What you need to do
Lines with the word "geçirebilirler" are the answer; copy each of them from the data below.
>>>>
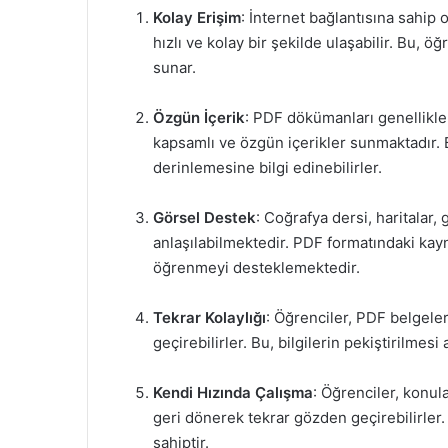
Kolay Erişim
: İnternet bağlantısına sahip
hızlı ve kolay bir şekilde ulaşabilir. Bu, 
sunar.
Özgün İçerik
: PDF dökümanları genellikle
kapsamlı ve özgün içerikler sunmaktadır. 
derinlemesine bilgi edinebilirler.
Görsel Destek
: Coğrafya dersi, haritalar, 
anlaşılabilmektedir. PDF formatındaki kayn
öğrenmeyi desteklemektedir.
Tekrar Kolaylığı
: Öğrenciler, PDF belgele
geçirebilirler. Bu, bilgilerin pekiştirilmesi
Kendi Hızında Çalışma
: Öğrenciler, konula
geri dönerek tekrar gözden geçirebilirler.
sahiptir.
<<<<
>>>>
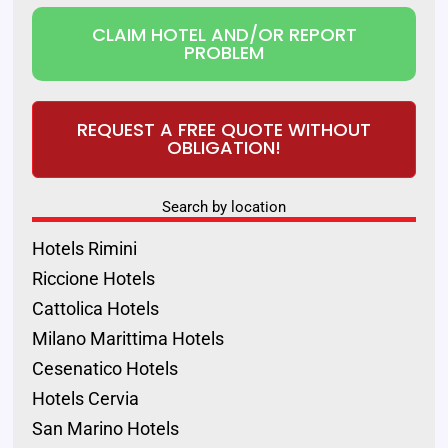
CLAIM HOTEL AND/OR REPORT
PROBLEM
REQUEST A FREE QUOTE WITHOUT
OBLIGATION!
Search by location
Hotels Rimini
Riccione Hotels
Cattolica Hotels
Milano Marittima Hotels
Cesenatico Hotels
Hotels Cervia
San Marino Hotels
<<<<
Reply
geçirebilirler. Bu, bilgilerin pekiştirilmesi
geri dönerek tekrar gözden geçirebilirler.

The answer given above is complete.